Şimdi de hem Türkiye’de hem uluslararası alanda, bu siyasi kumarın PYD ve PKK’yı Türkiye’ye karşı ortak bir stratejide buluşturmasının siyasi iflasla sonuçlandığına tanık olmaktayız. Bedelini de maalesef Sur, Nusaybin ve Cizre ile Rojava’da yaşayan halk canıyla, malıyla ödedi.
PYD ve PKK’ye gaz verenlerin dökülen kanda payı vardır. Batı MESUT BARZANİ’yi de ERDOĞAN’ı sildi, siz Batı’nın yükselen yeni değerisiniz dediler. Avrupa’daki Kürt hayranlığını yere göğe sığdıramıyorlardı. PYD, DAİŞ’e karşı savaşan yegane karasal güçtü ya, gerisi önemli değildi!
PYD’nin Cenevre’ye davet almamasının anlaşılmayacak bir yanı yok. PYD müzakere masasının neresine oturacağı bile tartışmalı bir örgüttür. Rejimle işbirliği yapıyor ve Rojava bölgesinde diğer Kürt gruplara ve farklı etnisitelere karşı giriştiği ihlaller Uluslararası Af Örgütü’nün raporuyla belgelenmiş bir örgüt durumunda.
PKK, Türkiye’ye karşı savaşırken ve terör saldırılarıyla etnik hınç ve öfkeyi her geçen gün biraz daha arttırırken, PYD’nin kontrolündeki Rojava bölgesinden lojistik destek görmeye devam ediyor.
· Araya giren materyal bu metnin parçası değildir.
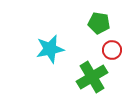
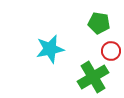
red circle: moved 1 px left, 1 px down
green cross: moved 1 px right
Üstüne üstlük, Rusya’dan alınan destek var ki, sonu Sur’da keskin nişancı Sırplar’a kadar vardı. Türkiyelileşme iddiasında olan bir hareketin saflarında Sırp keskin nişancı!
Gelinen yer iflah etmez bir yerdir.
Ama merak edilmesin, Hasan Cemal ve Cengiz Çandar, yakında PYD/PKK’yi bu bataktan çıkaracak bir yol bulurlar muhakkak! Amerikalılarla Demirtaş’ı Waşington’da Ruslar’la Moskova’da buluştururlar, PYD’nin DAİŞ’e karşı tek karasal güç olduğunu Cengiz müttefiklere bir kez daha hatırlatır, Ruslar yeni bir keskin nişancı yollar Sur’a, Salih Müslim’in yeri de, böylece Cenevre’deki masada garantiye alınır!